■ **WHAT THE EXERCISE ASKS**
For the records below, output word for word the lines from the one with "Da det er et" up to and including the one with "أسرع وقت ممكن (خلال 12 ساعة)". No pictures.

--- AVAILABLE RECORDS ---

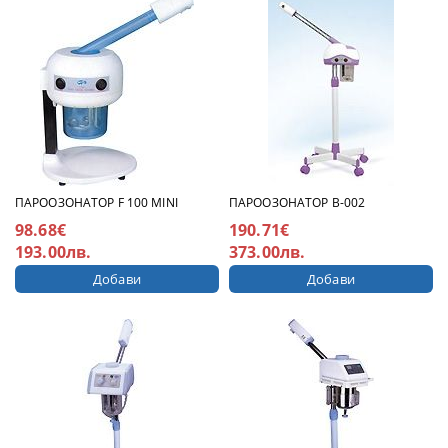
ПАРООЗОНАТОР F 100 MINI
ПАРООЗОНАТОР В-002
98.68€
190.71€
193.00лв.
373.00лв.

---
--- AVAILABLE RECORDS ---

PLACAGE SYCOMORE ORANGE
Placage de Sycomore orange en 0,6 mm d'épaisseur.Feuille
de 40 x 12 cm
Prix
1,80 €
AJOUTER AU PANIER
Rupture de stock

---
--- AVAILABLE RECORDS ---

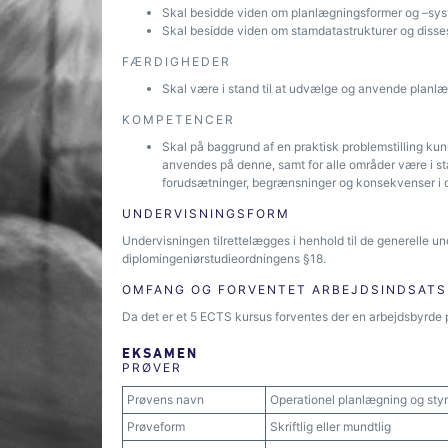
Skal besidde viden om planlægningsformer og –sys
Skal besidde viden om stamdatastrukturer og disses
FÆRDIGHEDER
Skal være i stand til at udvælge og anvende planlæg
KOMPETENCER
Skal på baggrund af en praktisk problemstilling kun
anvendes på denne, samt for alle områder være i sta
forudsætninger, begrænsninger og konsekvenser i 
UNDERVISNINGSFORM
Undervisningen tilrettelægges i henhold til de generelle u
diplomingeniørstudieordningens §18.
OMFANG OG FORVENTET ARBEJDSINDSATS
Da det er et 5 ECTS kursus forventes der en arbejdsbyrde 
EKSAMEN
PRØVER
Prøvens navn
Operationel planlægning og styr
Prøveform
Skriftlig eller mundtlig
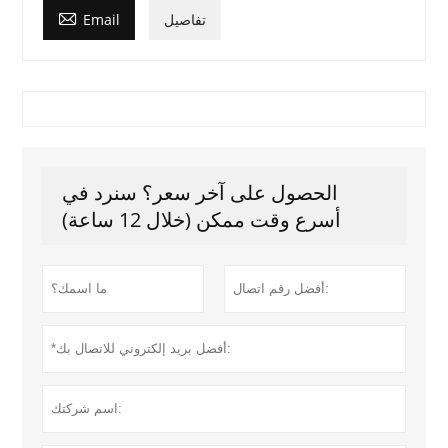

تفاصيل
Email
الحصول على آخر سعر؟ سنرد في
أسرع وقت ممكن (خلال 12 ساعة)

---

■ **ANSWER**
Da det er et 5 ECTS kursus forventes der en arbejdsbyrde 
EKSAMEN
PRØVER
Prøvens navn
Operationel planlægning og styr
Prøveform
Skriftlig eller mundtlig

تفاصيل
Email
الحصول على آخر سعر؟ سنرد في
أسرع وقت ممكن (خلال 12 ساعة)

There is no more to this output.